The second steel pen was embedded in his left eye. The eyeball was still in place but the vitreous fluid had drained out.

Why hadn’t Ant and Dec locked the door? The keys were in his jeans pocket, in a thick pool of blood. They must have thought the door was on a latch instead of lever locks, and only realized once they had closed the D-lock. Or maybe they just didn’t give a fuck.

I went and locked both doors. Because of the shitty double-glazing I didn’t have any other way of escaping now, but if Ant and Dec decided to come back at least I’d buy myself a few minutes to reflect on how badly I’d fucked up.

Avoiding the blood, I climbed over Nadif. He didn’t smell yet. But that wouldn’t take long.

First things first. I checked the kitchen.
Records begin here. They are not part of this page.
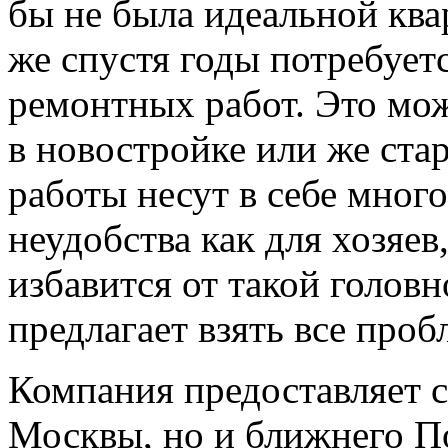
бы не была идеальной ква
же спустя годы потребует
ремонтных работ. Это мож
в новостройке или же ста
работы несут в себе мног
неудобства как для хозяев
избавится от такой голов
предлагает взять все проб
Компания предоставляет с
Москвы, но и ближнего П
The teapot wasn’t on the tray, but the glasses were. They, too, went into the bag inside my sweatshirt. One of them carried my DNA.

I got to my knees and started pulling out the shit from under the sink that Ant and Dec hadn’t already pulled out during their search. It hadn’t taken Nadif long to retrieve that phone last night. It had to be close to hand.

I pushed at the panels round the sides and the back of the unit, then lifted the once-white Formica sheet at its base. I was rewarded with a Tupperware box containing three small grey mobiles and a charger. There were also five Lebara SIM cards, still embedded in their credit-card-sized plastic mounts. They’re cheap. Immigrants use them to phone their families back home — or to call their clan leaders.